If I were an anthropologists my area of study would undoubtedly be teenagers. Having lived with one for a little over a year now I am amazed by how fascinating the teenage species is. And while I bear some recollection of once being a teenager myself, I fear that my existence pales in comparison to that of my esteemed subject and co-habitant Teen Biscuit.
Of late, I have been mesmerized by the advanced logic of Teen Biscuit and his peers.
Case in point, on New Year’s Eve Teen Biscuit returned home sans his keys, which meant that I had to get out of bed and open the door for him. When Snuggle Biscuit woke up the next morning, she told me that Teen Biscuit had sent a text around 12am letting us know that he had been relieved of his jacket while at this party.
When Teen Biscuit woke up later that morning to give us the full details of his encounter we learned that he was not actually
relieved jacked of his possessions, he in fact left them at the party. To be clear he left his coat which for some reason was bearing his keys, his wallet and his cell phone at the party.
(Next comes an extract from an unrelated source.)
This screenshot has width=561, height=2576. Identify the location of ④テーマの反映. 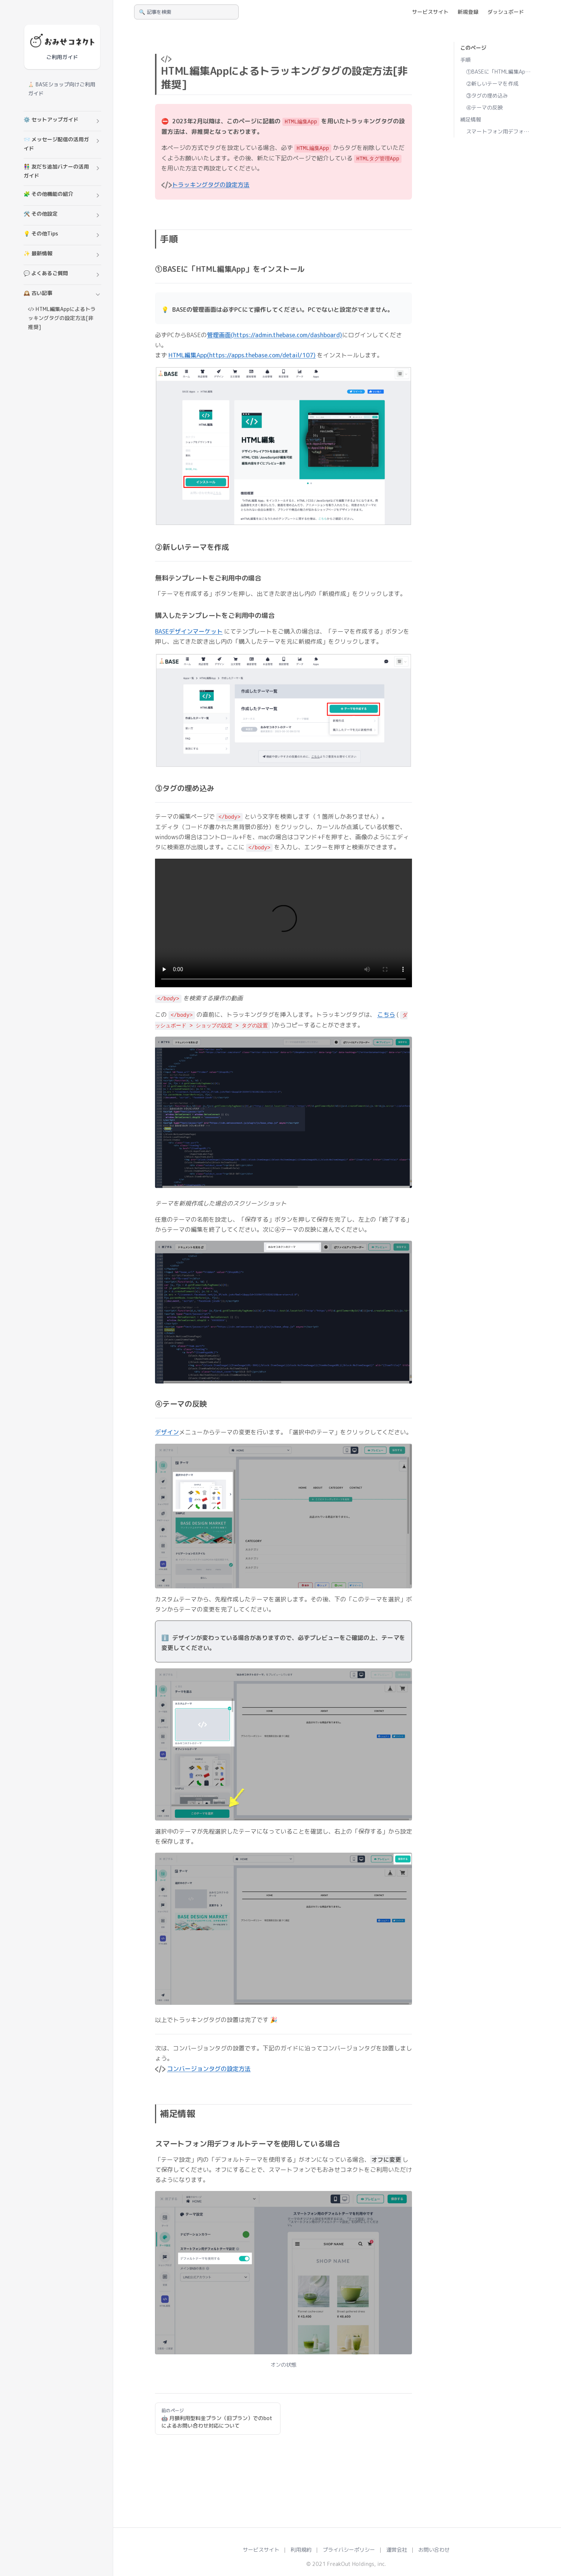 (484, 107).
To his credit, he did return after the party was over to search for it, only to discover someone had taken it home.
(Paraphrasing my former pastor, let me lean in a little closer here, the biscuit walked into a party, stuffed all his possessions in his coat, threw it in a room and went his merry way.)
Prior to my tenure co-habitating with a teenager I’d have thought it was impossible for someone to commit such an act. Now a year into this ethnographic study, I realize it is actually consistent with teenage behavior/logic.
You see according to Teen Biscuit, the act of putting all of one’s possessions in an item that was out of eyesight and then forgetting said item was not a flagrant offense. The offense was that someone had the audacity to take this item when there was no one left to claim it.
And you know what…he’s absolutely right, #sortofkindanot.